Figure 1 - Over-representation of optimal codons at phosphosites

At first impression it would appear that there is a significant correlation between codon optimality and phosphorylation sites. However, as I will try to describe below this is mostly due to differences in gene expression. Given the relatively small number of phosphorylation sites per protein, it is hard to test this association for each protein independently as it was done by Zhou and colleagues for the structurally important sites. The alternative is therefore to try to take into account the differences in gene expression. I first checked if phosphorylated proteins tend to be coded by highly expressed genes.

Figure 2 - Distribution of gene expression of phosphorylated proteins

I figure 2 I plot the distribution of gene expression for phosphorylated and non-phosphorylated proteins. There is only a very small difference observed with phosphoproteins having a marginally higher median gene expression when compared to other proteins. However this difference is small and a KS test does not rule out that they are drawn from the same distribution.

The next possible expression related explanation for the observed correlation would be that highly expressed genes tend to have more phosphorylation sites. Although there is no significant correlation between the gene expression level and the absolute number of phosphorylation sites, what I observed was that highly expressed proteins tend to be smaller in size. This means that there is a significant positive correlation between the fraction of phosphorylated Serine and Threonine sites and gene expression.

Figure 3 - Expression level correlates with fraction of phosphorylated ST sites

Unfortunately, I believe this correlation explains the result observed in figure 1. In order to properly control for this observation I calculated the correlation observed in figure 1 randomizing the phosphorylation sites within each phosphoprotein. To compare I also randomized the phosphorylation sites keeping the total number of phosphorylation sites fixed but not restricting the number of phosphorylation sites within each specific phosphoprotein.

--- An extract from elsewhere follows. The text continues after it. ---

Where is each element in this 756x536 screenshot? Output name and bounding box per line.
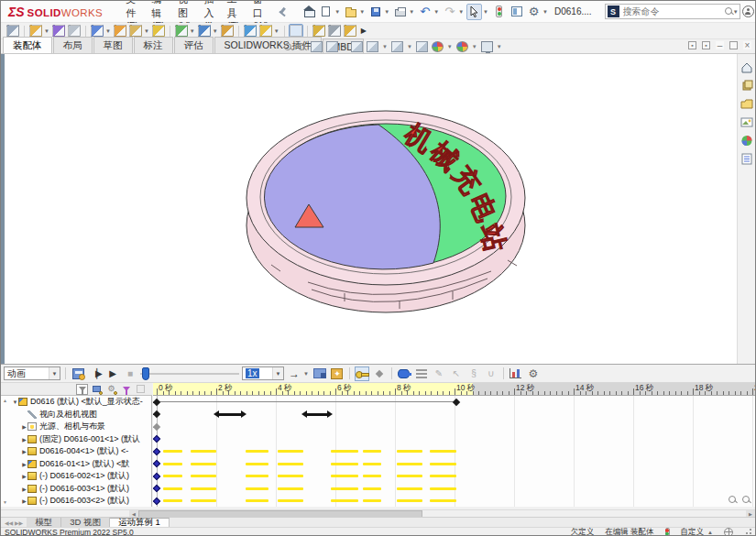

Figure 4 - Distribution of R-squared for randomized phosphorylation sites

When randomizing the phosphorylation sites within each phosphoprotein, keeping the number of phosphorylation sites in each specific phosphoproteins constant the average R-squared is higher than the observed with the experimentally determined phosphorylation sites (pink curve). This would mean that the correlation observed in figure 1 is not due to functional constraints acting on the phosphorylation sites but instead is probably due to the correlation observed in figure 3 between the expression level and the fraction of phosphorylated S/T residues.
The observed correlation would appear to be significantly higher than random if we allow the random phosphorylation sites to be drawn from any phosphoprotein without constraining the number of phosphorylation sites in each specific protein (blue curve). I added this because I thought it was an striking example of how a relatively subtle change in assumptions can change the significance of a score.

I also tested if conserved phosphorylation sites tend to be coded by optimal codons when compared with non-conserved phosphorylation sites. For each phosphorylation site I summed over the codon optimality in a window around the site and compared the distribution of this sum for phosphorylation sites that are conserved in zero, one or more than one species. The conservation was defined based on an alignment window of +/- 10AAs of S. cerevisiae proteins against orthologs in C. albicans, S. pombe, D. melanogaster and H. sapiens.

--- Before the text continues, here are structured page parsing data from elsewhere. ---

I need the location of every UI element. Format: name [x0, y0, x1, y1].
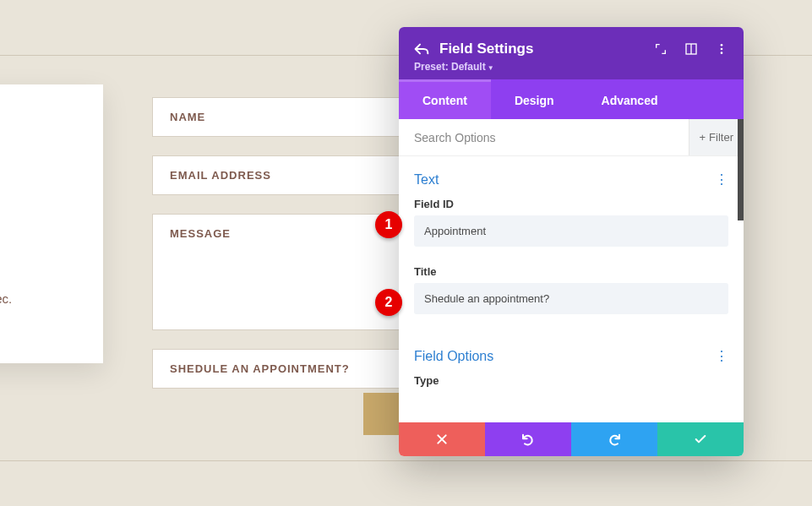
undo-icon — [521, 433, 535, 446]
back-icon[interactable] — [414, 42, 429, 56]
divider-bottom — [0, 460, 812, 461]
lorem-text: asse nec. leo. — [0, 287, 144, 335]
expand-icon[interactable] — [654, 42, 668, 56]
tab-advanced[interactable]: Advanced — [578, 79, 682, 119]
modal-body: + Filter Text ⋮ Field ID Title Field Opt… — [399, 119, 744, 430]
modal-tabs: Content Design Advanced — [399, 79, 744, 119]
title-label: Title — [414, 265, 728, 278]
cancel-button[interactable] — [399, 422, 485, 456]
field-id-input[interactable] — [414, 215, 728, 247]
section-options-title: Field Options — [414, 349, 493, 364]
scrollbar[interactable] — [738, 119, 744, 220]
undo-button[interactable] — [485, 422, 571, 456]
modal-title: Field Settings — [439, 41, 644, 57]
tab-design[interactable]: Design — [491, 79, 578, 119]
more-icon[interactable] — [715, 42, 728, 56]
filter-button[interactable]: + Filter — [689, 119, 744, 155]
close-icon — [435, 433, 449, 446]
chevron-down-icon: ▼ — [488, 64, 494, 72]
svg-point-2 — [721, 44, 723, 46]
layout-icon[interactable] — [684, 42, 698, 56]
svg-point-3 — [721, 48, 723, 51]
search-input[interactable] — [414, 131, 689, 144]
svg-point-4 — [721, 52, 723, 54]
save-button[interactable] — [657, 422, 744, 456]
section-text-more-icon[interactable]: ⋮ — [715, 171, 728, 188]
redo-button[interactable] — [571, 422, 657, 456]
field-settings-modal: Field Settings Preset: Default▼ Content … — [399, 27, 744, 456]
section-text-title: Text — [414, 172, 439, 188]
field-id-label: Field ID — [414, 198, 728, 210]
redo-icon — [608, 433, 621, 446]
modal-header: Field Settings Preset: Default▼ — [399, 27, 744, 79]
annotation-marker-2: 2 — [375, 289, 402, 316]
title-input[interactable] — [414, 283, 728, 314]
plus-icon: + — [700, 131, 706, 144]
preset-selector[interactable]: Preset: Default▼ — [414, 61, 728, 73]
type-label: Type — [414, 374, 728, 387]
section-options-more-icon[interactable]: ⋮ — [715, 348, 728, 364]
tab-content[interactable]: Content — [399, 79, 491, 119]
annotation-marker-1: 1 — [375, 211, 402, 238]
modal-footer — [399, 422, 744, 456]
check-icon — [694, 433, 707, 446]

Figure 5 - Distribution of codon optimality scores versus phospho-site conservation

I observe a higher sum of codon optimality for conserved phosphorylation sites (fig 5A) but this difference is not maintained if the codon optimality score of each peptide is normalized by the expression level of the source protein (fig 5B).

In summary, when the gene expression levels are taken into account, it does not appear to be an association between translationally optimal codons with the region around phosphorylation sites. This is consistent with the weak functional constraints observed by in analysis performed by Landry and colleagues.

Friday, June 26, 2009

Reply: On the evolution of protein length and phosphorylation sites

Lars just pointed out in a blog post that the average protein length of a group of proteins is a strong predictor of average number of phosphorylation sites. Although this is intuitive this is something that I honestly had not fully considered. As Lars mentions this has potential implications for some of the calculations in our recently published study on the evolution of phosphorylation in yeast species.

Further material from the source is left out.